On Wed, 23 Nov 2011 10:46:41 +0200, "Michael S. Tsirkin" <mst@redhat.com> wrote:
> On Wed, Nov 23, 2011 at 01:02:22PM +1030, Rusty Russell wrote:
> > On Tue, 22 Nov 2011 20:36:22 +0200, "Michael S. Tsirkin" <mst@redhat.com> wrote:
> > > Here's an updated vesion.
> > > I'm alternating between updating the spec and the driver,
> > > spec update to follow.
> > 
> > Don't touch the spec yet, we have a long way to go :(
> > 
> > I want the ability for driver to set the ring size, and the device to
> > set the alignment.
> 
> Did you mean driver to be able to set the alignment? This
> is what BIOS guys want - after BIOS completes, guest driver gets handed
> control and sets its own alignment to save memory.

Yep, sorry.

But we really do want the guest to set the ring size.  Because it has to
be guest-physical-contiguous, the host currently sets a very small ring,
because the guest is useless if it can't allocate.

Either way, it's now the driver's responsibility to write those fields.

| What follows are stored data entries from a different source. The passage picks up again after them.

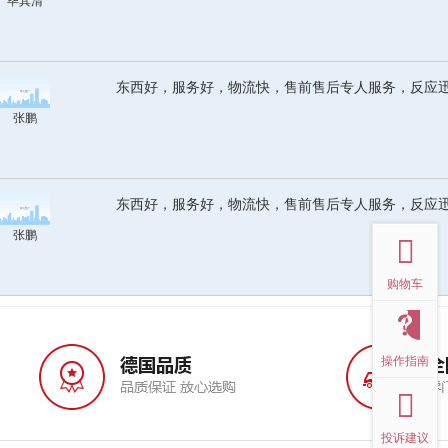
毕其清
东西好，服务好，物流快，售前售后专人服务，反应
张鹏
东西好，服务好，物流快，售前售后专人服务，反应
top
张鹏
购物车
操作指南
投诉建议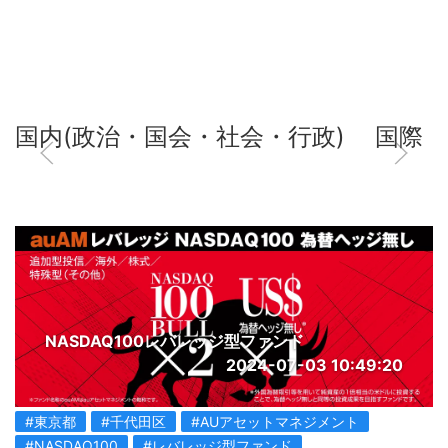
国内(政治・国会・社会・行政)
国際
NASDAQ100レバレッジ型ファンド
2024-07-03 10:49:20
#東京都
#千代田区
#AUアセットマネジメント
#NASDAQ100
#レバレッジ型ファンド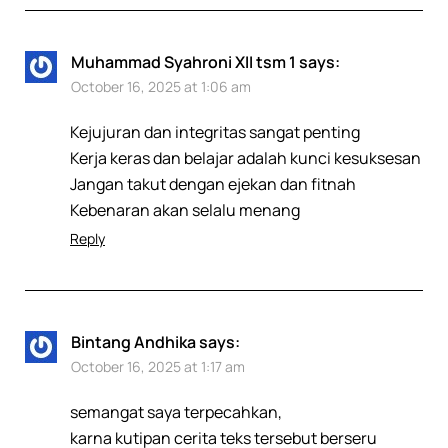
Muhammad Syahroni XII tsm 1
says:
October 16, 2025 at 1:06 am
Kejujuran dan integritas sangat penting
Kerja keras dan belajar adalah kunci kesuksesan
Jangan takut dengan ejekan dan fitnah
Kebenaran akan selalu menang
Reply
Bintang Andhika
says:
October 16, 2025 at 1:17 am
semangat saya terpecahkan,
karna kutipan cerita teks tersebut berseru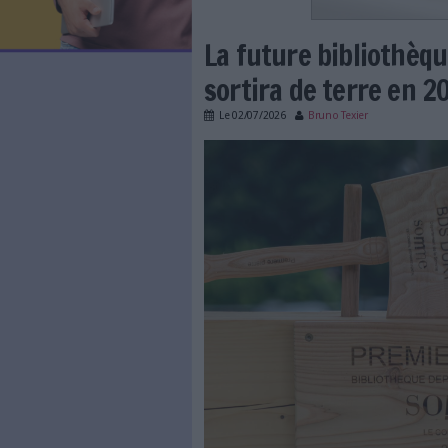
LES NEWSLETTERS
LE MAGAZINE
LES GUIDES PRATIQUES
LES BASES DE DONNÉES
L'ESPACE EMPLOI
L'AGENDA
La future bi
L'ANNUAIRE DES ACTEURS
LES LIVRES BLANCS
sortira de te
LES SUPPLÉMENTS
Le
02/07/2026
Bruno Texi
NOS OFFRES D'ABONNEMENTS
bib_dep_somme.jpg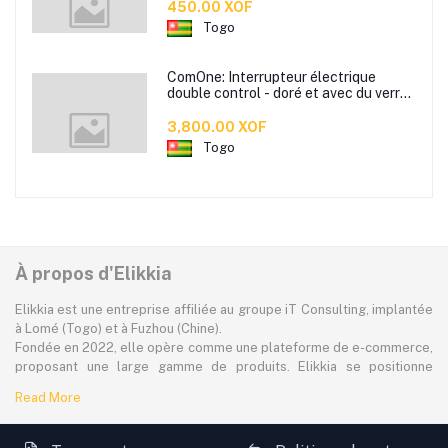
450.00 XOF
Togo
ComOne: Interrupteur électrique
double control - doré et avec du verre
trempé - Deux Interrupteurs control
double
3,800.00 XOF
Togo
À propos d'Elikkia
Elikkia est une entreprise affiliée au groupe iT Consulting, implantée
à Lomé (Togo) et à Fuzhou (Chine).
Fondée en 2022, elle opère comme une plateforme de e-commerce,
proposant une large gamme de produits. Elikkia se positionne
comme la toute première plateforme B2B/B2C made in Africa,
Read More
offrant à la fois la possibilité d'acheter localement et directement
depuis la Chine.
La plateforme dessert à plus de 80% le marché africain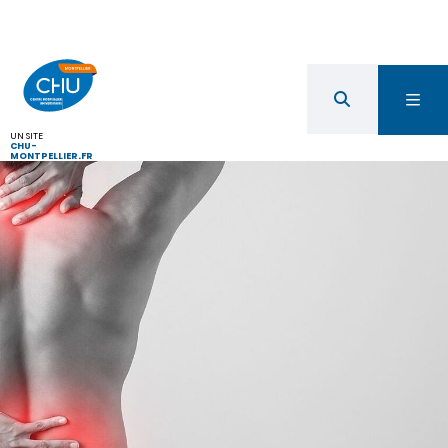
UN SITE
CHU-
MONTPELLIER.FR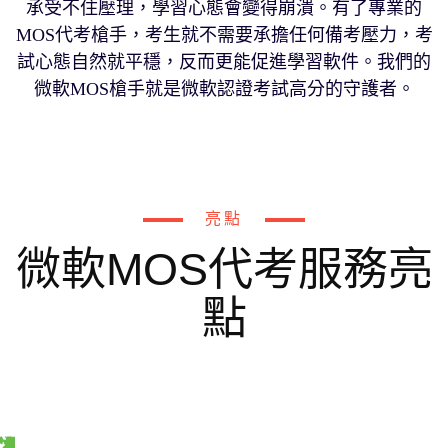
承受不住壓理，學習心態會變得崩潰。有了專業的
MOS代考槍手，考生就不需要承擔任何備考壓力，考
試心態自然就平穩，反而更能促進學習軟件。我們的
微軟MOS槍手就是微軟認證考試高分的守護者。
亮點
微軟MOS代考服務亮
點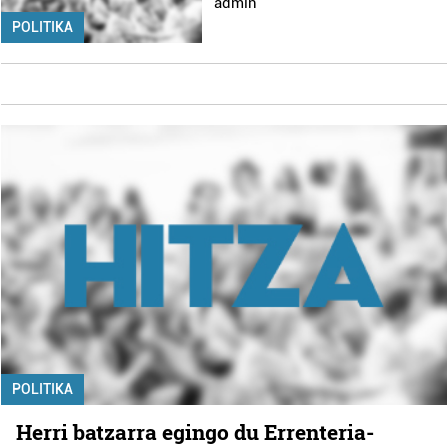
admin
POLITIKA
POLITIKA
Herri batzarra egingo du Errenteria-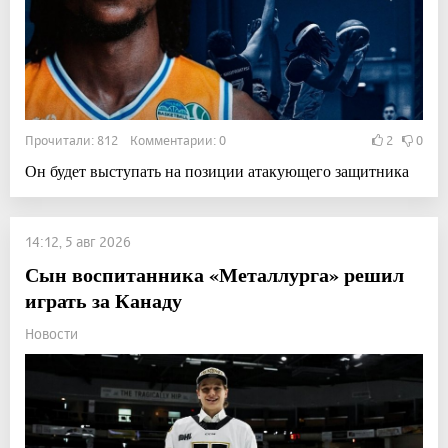
Прочитали: 812 Комментарии: 0
2
0
Он будет выступать на позиции атакующего защитника
14:12, 5 авг 2026
Сын воспитанника «Металлурга» решил
играть за Канаду
Новости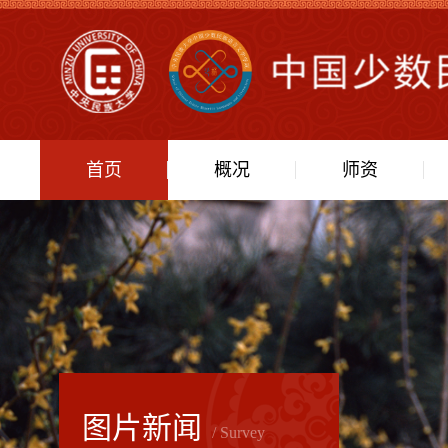
首页
概况
师资
图片新闻
/ Survey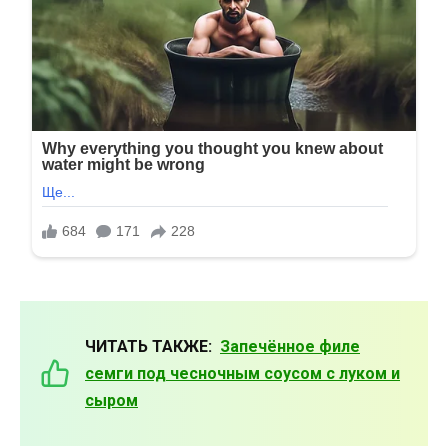
ЧИТАТЬ ТАКЖЕ:
Запечённое филе
семги под чесночным соусом с луком и
сыром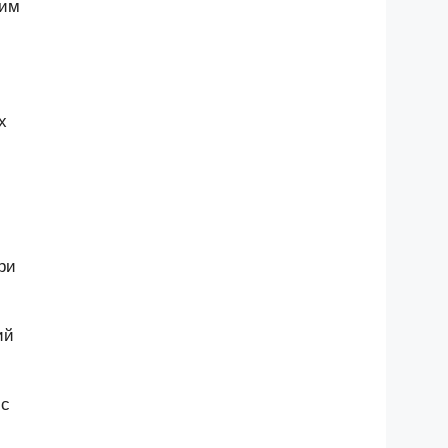
щим
х
ри
ий
 с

> > That's a bigger change than you have here.
> 
> Why can't we just add the new registers at the end?
> With the new capability, we have as much space as we like for that.

We could, for sure.

> > I imagine it almost rips the driver into two completely different drivers.
> 
> If you insist on moving all the rest of registers around, certainly. But
> why do this?

Because I suspect we'll be different enough anyway, once we change the
way we allocate the ring, and write the alignment.  It'll be *clearer*
to have two completely separate paths than to fill with if() statements.
And a rewrite won't hurt the driver.

But to be honest I don't really care about the Linux driver: we're
steeped in this stuff and we'll get it right.  But I'm *terrified* of
making the spec more complex; implementations will get it wrong.  I
*really* want to banish the legacy stuff to an appendix where noone will
ever know it's there :)

> Renaming constants in exported headers will break userspace builds.
> Do we care? Why not?

As the patch shows, I decided not to do that.  It's a nice heads-up, but
breaking older versions of the code is just mean.  Hence this:

> > +#ifndef __KERNEL__
> > +/* Don't break compile of old userspace code.  These will go away. */
> > +#define VIRTIO_PCI_HOST_FEATURES VIRTIO_PCI_LEGACY_HOST_FEATURES
> > +#define VIRTIO_PCI_GUEST_FEATURES VIRTIO_PCI_LEGACY_GUEST_FEATURES
> > +#define VIRTIO_PCI_LEGACY_QUEUE_PFN VIRTIO_PCI_QUEUE_PFN
> > +#define VIRTIO_PCI_LEGACY_QUEUE_NUM VIRTIO_PCI_QUEUE_NUM
> > +#define VIRTIO_PCI_LEGACY_QUEUE_SEL VIRTIO_PCI_QUEUE_SEL
> > +#define VIRTIO_PCI_LEGACY_QUEUE_NOTIFY VIRTIO_PCI_QUEUE_NOTIFY
> > +#define VIRTIO_PCI_LEGACY_STATUS VIRTIO_PCI_STATUS
> > +#define VIRTIO_PCI_LEGACY_ISR VIRTIO_PCI_ISR
> > +#define VIRTIO_MSI_LEGACY_CONFIG_VECTOR VIRTIO_MSI_CONFIG_VECTOR
> > +#define VIRTIO_MSI_LEGACY_QUEUE_VECTOR VIRTIO_MSI_QUEUE_VECTOR
> > +#define VIRTIO_PCI_LEGACY_CONFIG(dev) VIRTIO_PCI_CONFIG(dev)
> > +#define VIRTIO_PCI_LEGACY_QUEUE_ADDR_SHIFT VIRTIO_PCI_QUEUE_ADDR_SHIFT
> > +#define VIRTIO_PCI_LEGACY_VRING_ALIGN VIRTIO_PCI_VRING_ALIGN
> > +#endif /* ...!KERNEL */

...
> > +/* Fields in VIRTIO_PCI_CAP_COMMON_CFG: */
> > +struct virtio_pci_common_cfg {
> > +	/* About the whole device. */
> > +	__u64 device_features;	/* read-only */
> > +	__u64 guest_features;	/* read-write */
> > +	__u64 queue_address;	/* read-write */
> > +	__u16 msix_config;	/* read-write */
> > +	__u8 device_status;	/* read-write */
> > +	__u8 unused;
> > +
> > +	/* About a specific virtqueue. */
> > +	__u16 queue_select;	/* read-write */
> > +	__u16 queue_align;	/* read-write, power of 2. */
> > +	__u16 queue_size;	/* read-write, power of 2. */
> > +	__u16 queue_msix_vector;/* read-write */
> > +};
> 
> Slightly confusing as the registers are in fact little endian ...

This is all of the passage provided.